Catherine Handfield Catherine Handfield
La Presse

Le premier conseil du DJean-François Chicoine n’est peut-être pas « pratico-pratique », mais il répond à ce que le médecin au CHU Sainte-Justine constate trop souvent ces temps-ci : « Ce qui est surtout important pour moi, comme pédiatre, c’est que les parents réussissent à installer les enfants dans leur vie, et non dans une survie perpétuelle. »

« C’est vraiment aux adultes de pouvoir se contenir, de dire les choses telles qu’elles sont, de manière adaptée à l’âge de l’enfant, et aussi de se garder une petite gêne sur les trucs qui les énervent, comme une perte d’emploi, une chicane familiale en lien avec la COVID, ou encore un ‟Attention ! Ahhh ! », ces crises qu’on a tous entendues au supermarché. C’est très agressant, et ça ne mène à rien. »

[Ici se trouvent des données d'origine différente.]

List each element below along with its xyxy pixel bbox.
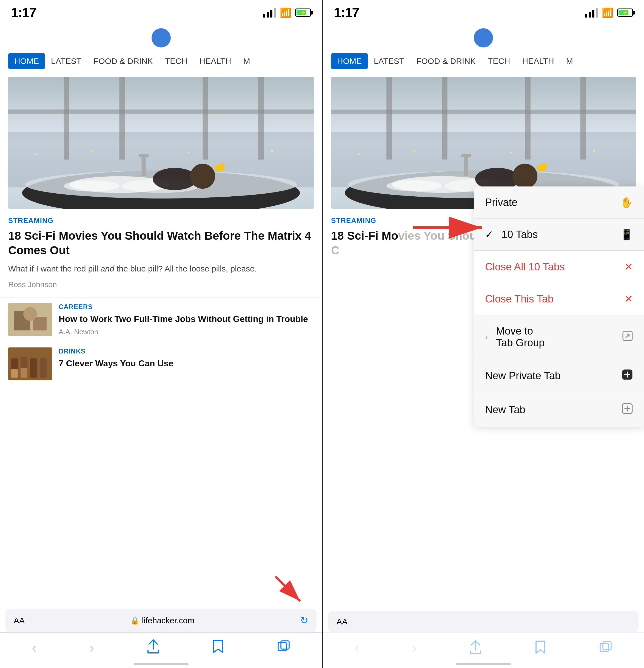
lock-icon-left: 🔒 bbox=[130, 617, 139, 625]
excerpt-italic: and bbox=[100, 264, 114, 273]
nav-more[interactable]: M bbox=[237, 51, 256, 71]
battery-icon: ⚡ bbox=[295, 9, 311, 17]
svg-point-49 bbox=[510, 152, 512, 153]
nav-more-right[interactable]: M bbox=[560, 51, 579, 71]
careers-article[interactable]: CAREERS How to Work Two Full-Time Jobs W… bbox=[0, 297, 322, 342]
svg-rect-32 bbox=[30, 359, 37, 378]
logo-area-left bbox=[0, 23, 322, 50]
drinks-category: DRINKS bbox=[59, 347, 314, 355]
aa-button-right[interactable]: AA bbox=[336, 617, 347, 626]
tabs-button-right bbox=[599, 641, 612, 655]
menu-item-move-tab-group[interactable]: › Move to Tab Group bbox=[474, 315, 644, 359]
svg-point-59 bbox=[541, 163, 547, 168]
nav-latest[interactable]: LATEST bbox=[45, 51, 88, 71]
tabs-button-left[interactable] bbox=[277, 640, 290, 656]
nav-health-right[interactable]: HEALTH bbox=[516, 51, 560, 71]
svg-point-47 bbox=[413, 150, 415, 152]
nav-food-drink-right[interactable]: FOOD & DRINK bbox=[410, 51, 482, 71]
url-text-left: lifehacker.com bbox=[142, 616, 194, 625]
main-title: 18 Sci-Fi Movies You Should Watch Before… bbox=[8, 229, 314, 258]
svg-rect-45 bbox=[331, 110, 636, 114]
svg-point-12 bbox=[230, 154, 231, 155]
hero-svg-left bbox=[8, 77, 314, 209]
svg-point-11 bbox=[188, 152, 190, 153]
svg-point-17 bbox=[64, 180, 120, 192]
battery-icon-right: ⚡ bbox=[617, 9, 633, 17]
svg-rect-3 bbox=[119, 77, 125, 160]
back-button-left[interactable]: ‹ bbox=[32, 639, 36, 656]
left-phone-panel: 1:17 📶 ⚡ HOME LATEST FOOD & DRINK TECH H… bbox=[0, 0, 322, 668]
svg-point-54 bbox=[387, 180, 442, 191]
svg-point-9 bbox=[91, 150, 93, 152]
bookmarks-button-left[interactable] bbox=[212, 639, 224, 656]
svg-point-50 bbox=[593, 150, 595, 152]
nav-food-drink[interactable]: FOOD & DRINK bbox=[88, 51, 159, 71]
svg-point-8 bbox=[49, 156, 50, 157]
menu-item-private[interactable]: Private ✋ bbox=[474, 186, 644, 218]
svg-rect-2 bbox=[64, 77, 69, 160]
nav-home[interactable]: HOME bbox=[8, 53, 45, 69]
status-icons-left: 📶 ⚡ bbox=[263, 7, 311, 18]
new-private-tab-label: New Private Tab bbox=[485, 370, 561, 382]
aa-button-left[interactable]: AA bbox=[14, 616, 25, 625]
nav-latest-right[interactable]: LATEST bbox=[368, 51, 410, 71]
logo-area-right bbox=[323, 23, 644, 50]
svg-point-28 bbox=[23, 307, 37, 321]
url-display-left: 🔒 lifehacker.com bbox=[25, 616, 300, 625]
home-indicator-left bbox=[134, 663, 189, 665]
share-button-left[interactable] bbox=[147, 639, 159, 656]
reload-button-left[interactable]: ↻ bbox=[300, 615, 308, 626]
nav-home-right[interactable]: HOME bbox=[331, 53, 368, 69]
main-author: Ross Johnson bbox=[8, 280, 314, 289]
excerpt-text2: the blue pill? All the loose pills, plea… bbox=[114, 264, 257, 273]
address-bar-right[interactable]: AA bbox=[328, 611, 639, 632]
careers-author: A.A. Newton bbox=[59, 328, 314, 336]
menu-item-close-all[interactable]: Close All 10 Tabs ✕ bbox=[474, 251, 644, 283]
new-tab-label: New Tab bbox=[485, 404, 525, 416]
checkmark-icon: ✓ bbox=[485, 229, 493, 240]
close-all-label: Close All 10 Tabs bbox=[485, 261, 565, 273]
svg-point-7 bbox=[35, 153, 37, 155]
menu-item-new-private-tab[interactable]: New Private Tab bbox=[474, 359, 644, 393]
svg-point-19 bbox=[153, 168, 197, 190]
svg-rect-42 bbox=[442, 77, 447, 160]
nav-bar-right[interactable]: HOME LATEST FOOD & DRINK TECH HEALTH M bbox=[323, 50, 644, 72]
drinks-title: 7 Clever Ways You Can Use bbox=[59, 358, 314, 369]
excerpt-text1: What if I want the red pill bbox=[8, 264, 100, 273]
careers-category: CAREERS bbox=[59, 303, 314, 311]
forward-button-right: › bbox=[412, 639, 417, 656]
forward-button-left[interactable]: › bbox=[89, 639, 94, 656]
move-tab-group-label: Move to Tab Group bbox=[496, 325, 545, 349]
status-bar-left: 1:17 📶 ⚡ bbox=[0, 0, 322, 23]
close-this-label: Close This Tab bbox=[485, 293, 553, 305]
main-article-section: STREAMING 18 Sci-Fi Movies You Should Wa… bbox=[0, 209, 322, 289]
back-button-right: ‹ bbox=[355, 639, 359, 656]
drinks-article[interactable]: DRINKS 7 Clever Ways You Can Use bbox=[0, 342, 322, 386]
nav-tech[interactable]: TECH bbox=[159, 51, 193, 71]
careers-article-content: CAREERS How to Work Two Full-Time Jobs W… bbox=[59, 303, 314, 336]
svg-rect-24 bbox=[139, 154, 148, 157]
svg-rect-5 bbox=[258, 77, 264, 160]
nav-tech-right[interactable]: TECH bbox=[482, 51, 516, 71]
nav-bar-left[interactable]: HOME LATEST FOOD & DRINK TECH HEALTH M bbox=[0, 50, 322, 72]
time-right: 1:17 bbox=[334, 5, 359, 20]
private-label: Private bbox=[485, 197, 517, 208]
signal-icon bbox=[263, 8, 276, 17]
svg-rect-60 bbox=[464, 154, 468, 176]
svg-rect-43 bbox=[525, 77, 531, 160]
menu-item-new-tab[interactable]: New Tab bbox=[474, 393, 644, 427]
svg-rect-41 bbox=[387, 77, 392, 160]
status-icons-right: 📶 ⚡ bbox=[585, 7, 633, 18]
tabs-count-label: 10 Tabs bbox=[502, 229, 538, 241]
drinks-article-content: DRINKS 7 Clever Ways You Can Use bbox=[59, 347, 314, 372]
careers-title: How to Work Two Full-Time Jobs Without G… bbox=[59, 314, 314, 325]
careers-article-img bbox=[8, 303, 52, 336]
drinks-article-img bbox=[8, 347, 52, 380]
new-tab-icon bbox=[622, 403, 633, 417]
svg-point-46 bbox=[358, 153, 360, 155]
svg-rect-44 bbox=[580, 77, 586, 160]
menu-item-10-tabs[interactable]: ✓ 10 Tabs 📱 bbox=[474, 218, 644, 250]
address-bar-left[interactable]: AA 🔒 lifehacker.com ↻ bbox=[5, 609, 316, 632]
menu-item-close-this[interactable]: Close This Tab ✕ bbox=[474, 283, 644, 315]
nav-health[interactable]: HEALTH bbox=[193, 51, 237, 71]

Cette « petite peur chronique » qui habite certains enfants est délétère, affirme-t-il.

Vivre, dit-il, c’est rappeler aux enfants qu’ils sont en santé, qu’il est formidable de pouvoir s’instruire (« il ne faut pas voir la rentrée scolaire comme une place où ils vont être contaminés, comme une pépinière de fin du monde, mais comme LA possibilité pour aller vers quelque chose d’autre »). Vivre, c’est aussi leur donner le goût de découvrir les arts et la culture et de s’intéresser à l’environnement, dit-il.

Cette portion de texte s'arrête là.